The researchers also found that even though these doctoral students are losing interest in research-oriented faculty jobs, college teaching is growing in its appeal to them. Another set of numbers from the survey shows that the students’ interest in teaching, on a scale of one to five, rose from 3 to 3.10 (Connolly said this is statistically significant because of the large number of students being surveyed) from when they began graduate school and when surveyed in 2011. The percentage of those extremely interested in teaching went up from 34.9 percent to 40.6 percent in that time period.

The findings mirror the results of a survey in the journal PloS One released in May. That study of doctoral students in the life sciences, chemistry and physics found that the attractiveness of an academic career decreased as students made their way through doctoral programs.

These doctoral programs aren’t doing a good job of preparing students for a wider variety of careers, Connolly asserts. And that, he said, leads to a three-way mismatch between the expectations of students, what they are trained in, and whether these students find the jobs they want.

So why is the attractiveness of a traditional research-oriented faculty job fading for STEM doctorates?

Connolly has a list of reasons: Tenure-track faculty are being asked to do more with fewer resources, there are only a few faculty members whose lives represent the work-family balance that doctoral students might aspire to, and there are fewer available tenure-track positions. The challenge is even greater for an academic couple looking for jobs, he said.

But that doesn’t necessarily mean that these doctoral students are shying away from other kinds of academic jobs, he says. “[W]e find from the interview component of our longitudinal study that doctoral students’ interest in 'fast-track' faculty jobs -- such as those their faculty advisers are usually grooming them for -- may fade… but not necessarily their interest in academic work.
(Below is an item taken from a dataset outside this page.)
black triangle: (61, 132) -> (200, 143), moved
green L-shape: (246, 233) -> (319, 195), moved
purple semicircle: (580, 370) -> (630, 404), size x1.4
More often than not, they will still want to work at a college or university,” Connolly wrote in an e-mail message.

Connolly interviewed doctoral students who told him that they wanted to emulate their favorite teachers, and enrolled in doctoral programs hoping that they could excel in research as well as teaching. “But what many of my study participants really learned during grad school about teaching was how little it is valued,” he said. The students got the message that being a good researcher is not compatible with being a good teacher, and that a deep interest in teaching could be interpreted by some as a sign of a second-rate researcher, Connolly said.

One way to solve this conundrum of mismatched expectations might be to steer students toward teaching development activities, he says, but that is dependent on faculty advisers and the prevailing "climate" in a department.

“As for whether science Ph.D. programs are or are not encouraging people to consider academe as a profession, I think faculty at these distinguished research universities still prefer that their doctoral advisees become just like them; that is, the faculty have an almost irrepressible urge to replicate themselves through their doctoral advisees’ careers,” Connolly wrote in the e-mail. “Nearly every other career option, if not considered heretical, is probably an afterthought to the faculty.”

Chris Golde, associate vice provost for graduate education at Stanford University, has served as a research director for the Carnegie Initiative on the Doctorate. She said in an e-mail that she was not surprised by the findings, and that other surveys over the years have reached similar conclusions. “The larger point is that these findings have been with us for some time,” she said “But as we all know, change in academia is incremental, not revolutionary.”

Golde, who is also on the advisory board of Connolly’s study, said many universities have been working for years to prepare doctoral students for a career or skills development. She mentioned the Preparing Future Faculty program that was launched in 1993 by the Council of Graduate Schools and the Association of American Colleges and Universities.

But although many faculty members agree with these efforts, there are some holdouts, she said. “For their part, many students may be reluctant to initiate conversations about career paths, because they are apprehensive about the possible negative consequences,” Golde said. “I believe that more [students] are fearful than need to be, but I understand why they worry.”